Ten years ago, the Rome Statute of the International Criminal Court, entered into force. Since then, the Court has made important strides forward in becoming an important player in the international criminal justice arena. With nearly 120 member states, seven situations referred under the three different referral mechanisms envisioned in the Rome Treaty, and several more under consideration, it is difficult to dismiss the Court as irrelevant in the global governance architecture.
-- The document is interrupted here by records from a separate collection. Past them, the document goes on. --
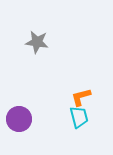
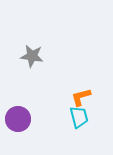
gray star: moved 5 px left, 14 px down
purple circle: moved 1 px left
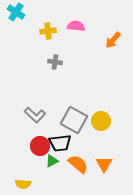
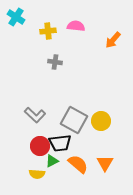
cyan cross: moved 5 px down
orange triangle: moved 1 px right, 1 px up
yellow semicircle: moved 14 px right, 10 px up
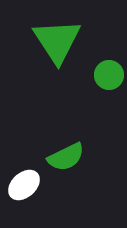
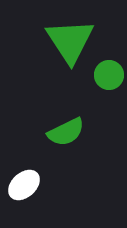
green triangle: moved 13 px right
green semicircle: moved 25 px up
However, as it embarks on the second decade of its existence, the Court faces difficult challenges and determined efforts by some attempting to delegitimize and politicize it, thereby undermining its ability to carry out its mandate to bring about an end to impunity. Foremost among these challenges are:
- Finding new ways to move forward State and Non-State Party Cooperation with the ICC
- Ensuring proper implementation of victim participation and reparation regime in the Rome Treaty
- Paying sufficient attention to the prosecution of gender-based crimes
- Determining how the Court will handle its relationship with the UN Security Council as well as several emerging powers
Against this background, several policy makers, academics, Court officials, and civil society representatives will come together over the course of four lecture series to suggest how to best deal with the aforementioned issues. By sharing their concerns and best practices, we hope to make an important contribution to ensuring the success of the Court as it begins its journey into its new decade. Chatham House rules apply.